_Task goal_
In the entries below, find the line with "Presupuesto Oficial MENSUAL: $13.200.000,00" and the line with "Con ello, garantizan que su". Return those two lines and all lines between them, exactly.

_The data_
────────────────────────────────────────

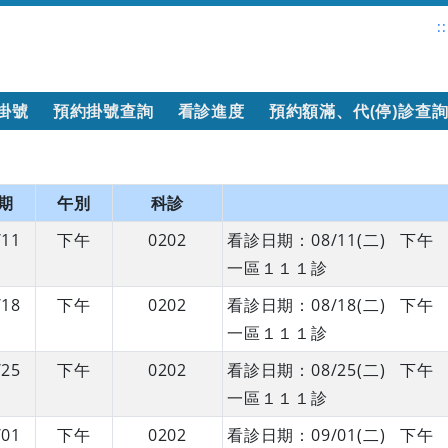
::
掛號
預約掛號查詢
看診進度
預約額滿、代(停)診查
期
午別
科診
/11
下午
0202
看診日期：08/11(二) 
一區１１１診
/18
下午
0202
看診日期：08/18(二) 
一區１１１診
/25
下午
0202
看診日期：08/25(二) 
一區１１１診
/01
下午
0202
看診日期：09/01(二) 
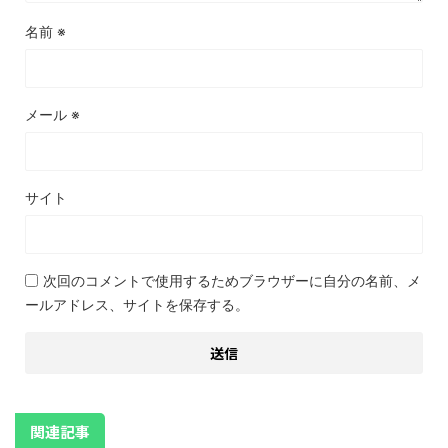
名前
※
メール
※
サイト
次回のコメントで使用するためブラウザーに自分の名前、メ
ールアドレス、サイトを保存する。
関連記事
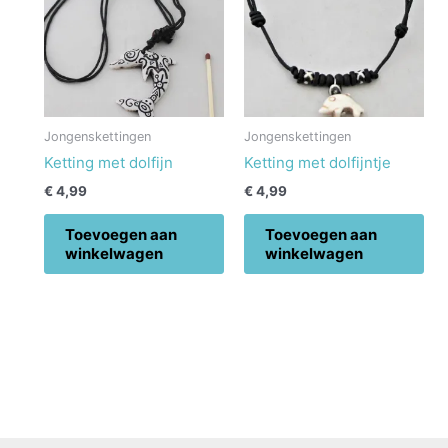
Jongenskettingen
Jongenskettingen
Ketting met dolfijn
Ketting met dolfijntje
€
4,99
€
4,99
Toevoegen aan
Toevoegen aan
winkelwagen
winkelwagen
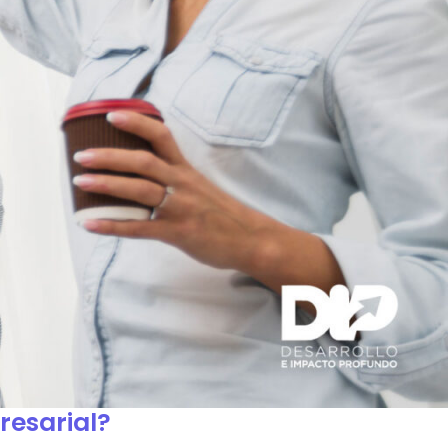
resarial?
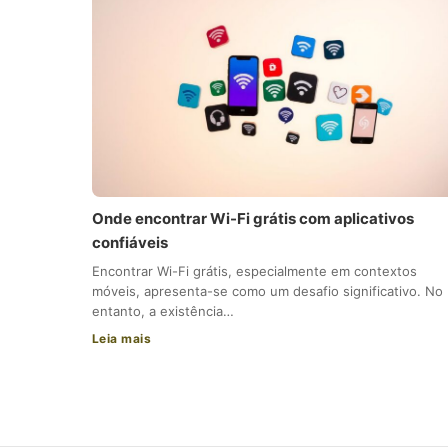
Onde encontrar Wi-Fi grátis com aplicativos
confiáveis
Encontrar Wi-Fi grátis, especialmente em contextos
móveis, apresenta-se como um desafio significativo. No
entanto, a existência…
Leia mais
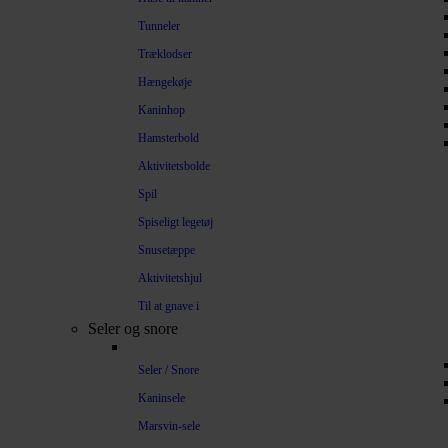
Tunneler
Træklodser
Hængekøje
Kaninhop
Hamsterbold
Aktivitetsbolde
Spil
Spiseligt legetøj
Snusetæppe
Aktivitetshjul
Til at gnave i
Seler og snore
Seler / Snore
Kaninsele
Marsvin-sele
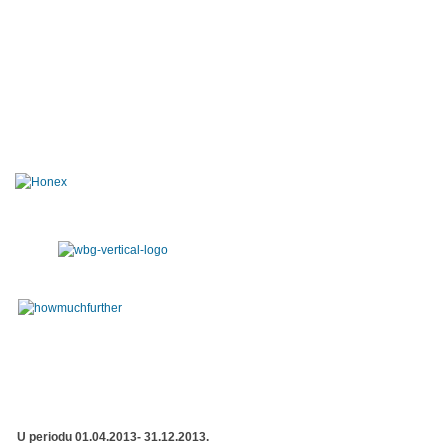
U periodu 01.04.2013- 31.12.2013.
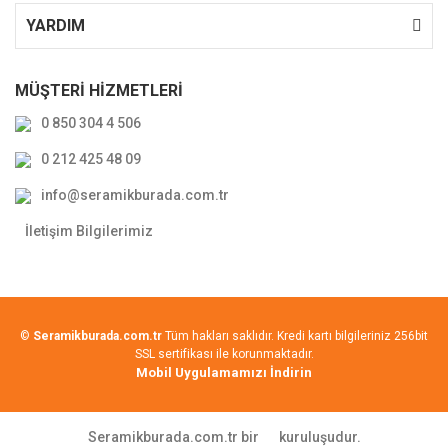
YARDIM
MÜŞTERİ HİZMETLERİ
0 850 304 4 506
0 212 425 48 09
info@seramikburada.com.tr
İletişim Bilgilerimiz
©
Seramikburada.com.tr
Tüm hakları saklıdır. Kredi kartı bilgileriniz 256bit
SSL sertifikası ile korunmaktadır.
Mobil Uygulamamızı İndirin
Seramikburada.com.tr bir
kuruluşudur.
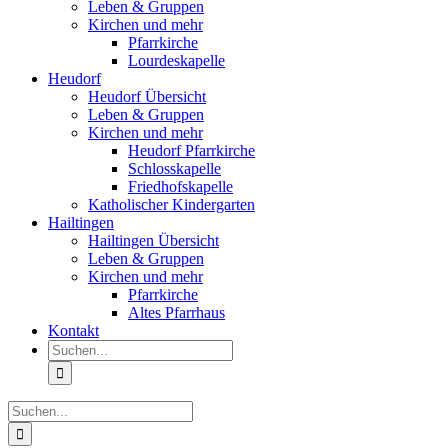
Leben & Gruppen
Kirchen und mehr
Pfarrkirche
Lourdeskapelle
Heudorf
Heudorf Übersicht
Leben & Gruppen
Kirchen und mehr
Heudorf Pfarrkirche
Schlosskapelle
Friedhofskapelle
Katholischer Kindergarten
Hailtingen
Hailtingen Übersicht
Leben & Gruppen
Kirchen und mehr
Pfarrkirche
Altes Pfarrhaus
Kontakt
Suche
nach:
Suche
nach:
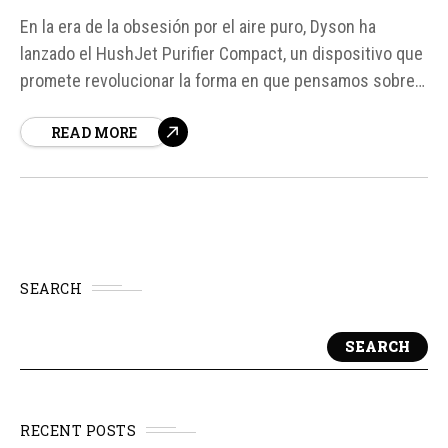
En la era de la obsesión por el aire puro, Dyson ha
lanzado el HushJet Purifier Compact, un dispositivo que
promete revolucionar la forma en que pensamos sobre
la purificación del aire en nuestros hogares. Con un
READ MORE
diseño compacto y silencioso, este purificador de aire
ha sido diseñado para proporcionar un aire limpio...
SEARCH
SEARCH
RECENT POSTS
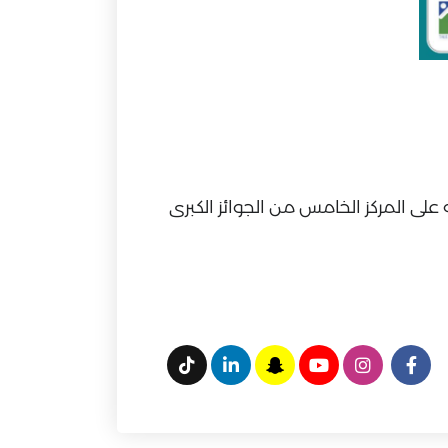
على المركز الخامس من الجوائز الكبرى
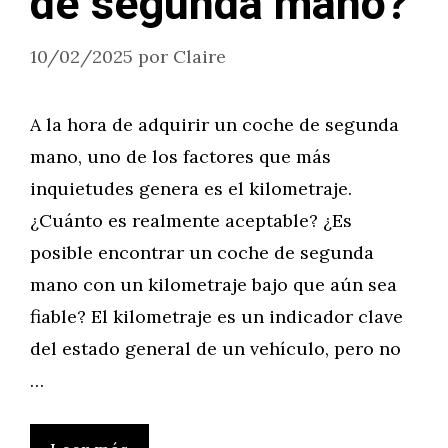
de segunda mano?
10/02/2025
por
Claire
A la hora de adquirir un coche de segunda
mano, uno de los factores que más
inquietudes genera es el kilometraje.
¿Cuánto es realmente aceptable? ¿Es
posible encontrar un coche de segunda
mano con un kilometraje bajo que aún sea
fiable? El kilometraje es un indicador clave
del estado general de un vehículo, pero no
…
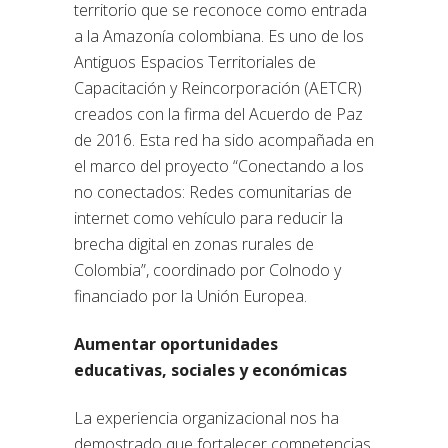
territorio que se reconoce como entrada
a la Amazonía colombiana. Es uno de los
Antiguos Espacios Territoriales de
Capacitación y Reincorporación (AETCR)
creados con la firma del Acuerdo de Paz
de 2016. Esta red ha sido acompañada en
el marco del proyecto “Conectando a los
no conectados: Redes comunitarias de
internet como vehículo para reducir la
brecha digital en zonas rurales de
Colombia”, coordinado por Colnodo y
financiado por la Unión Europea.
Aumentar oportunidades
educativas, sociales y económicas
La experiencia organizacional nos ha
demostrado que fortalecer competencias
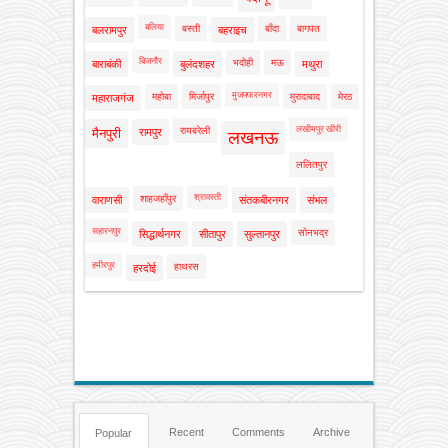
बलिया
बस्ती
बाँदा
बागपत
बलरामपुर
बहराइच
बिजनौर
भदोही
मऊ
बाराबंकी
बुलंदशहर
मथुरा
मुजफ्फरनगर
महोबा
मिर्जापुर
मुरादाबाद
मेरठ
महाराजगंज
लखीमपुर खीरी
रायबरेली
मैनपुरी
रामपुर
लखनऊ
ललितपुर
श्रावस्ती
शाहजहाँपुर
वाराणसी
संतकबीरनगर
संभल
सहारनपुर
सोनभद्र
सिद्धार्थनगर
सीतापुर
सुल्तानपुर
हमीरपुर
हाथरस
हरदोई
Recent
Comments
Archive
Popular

────────────────────────────────────────

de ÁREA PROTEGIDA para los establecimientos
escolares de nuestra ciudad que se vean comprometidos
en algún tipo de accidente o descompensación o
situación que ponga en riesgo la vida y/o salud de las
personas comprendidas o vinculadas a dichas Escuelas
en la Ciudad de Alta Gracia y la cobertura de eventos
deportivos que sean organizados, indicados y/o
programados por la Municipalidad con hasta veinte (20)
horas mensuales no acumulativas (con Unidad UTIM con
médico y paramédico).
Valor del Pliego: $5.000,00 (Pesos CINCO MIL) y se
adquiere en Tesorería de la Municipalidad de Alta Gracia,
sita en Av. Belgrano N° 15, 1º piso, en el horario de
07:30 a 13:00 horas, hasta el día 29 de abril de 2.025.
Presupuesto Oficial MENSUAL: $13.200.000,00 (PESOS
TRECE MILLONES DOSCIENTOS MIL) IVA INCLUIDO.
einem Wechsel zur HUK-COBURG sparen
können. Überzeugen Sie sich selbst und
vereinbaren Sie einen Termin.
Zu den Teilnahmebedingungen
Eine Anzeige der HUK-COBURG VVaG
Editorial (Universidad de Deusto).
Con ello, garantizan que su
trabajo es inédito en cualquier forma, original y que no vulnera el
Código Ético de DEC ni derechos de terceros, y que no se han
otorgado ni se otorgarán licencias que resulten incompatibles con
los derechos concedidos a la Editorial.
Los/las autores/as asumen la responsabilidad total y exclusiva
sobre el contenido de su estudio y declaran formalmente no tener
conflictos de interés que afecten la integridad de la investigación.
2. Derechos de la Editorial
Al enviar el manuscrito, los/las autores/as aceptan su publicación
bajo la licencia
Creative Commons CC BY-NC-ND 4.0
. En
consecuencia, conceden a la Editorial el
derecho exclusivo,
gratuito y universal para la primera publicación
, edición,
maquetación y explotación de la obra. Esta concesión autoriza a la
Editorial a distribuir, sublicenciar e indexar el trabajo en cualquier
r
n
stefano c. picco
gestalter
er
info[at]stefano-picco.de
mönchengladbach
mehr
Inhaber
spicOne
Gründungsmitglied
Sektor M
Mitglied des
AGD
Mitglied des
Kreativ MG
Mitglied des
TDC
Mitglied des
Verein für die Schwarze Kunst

────────────────────────────────────────

_Task solution_
Presupuesto Oficial MENSUAL: $13.200.000,00 (PESOS
TRECE MILLONES DOSCIENTOS MIL) IVA INCLUIDO.
einem Wechsel zur HUK-COBURG sparen
können. Überzeugen Sie sich selbst und
vereinbaren Sie einen Termin.
Zu den Teilnahmebedingungen
Eine Anzeige der HUK-COBURG VVaG
Editorial (Universidad de Deusto).
Con ello, garantizan que su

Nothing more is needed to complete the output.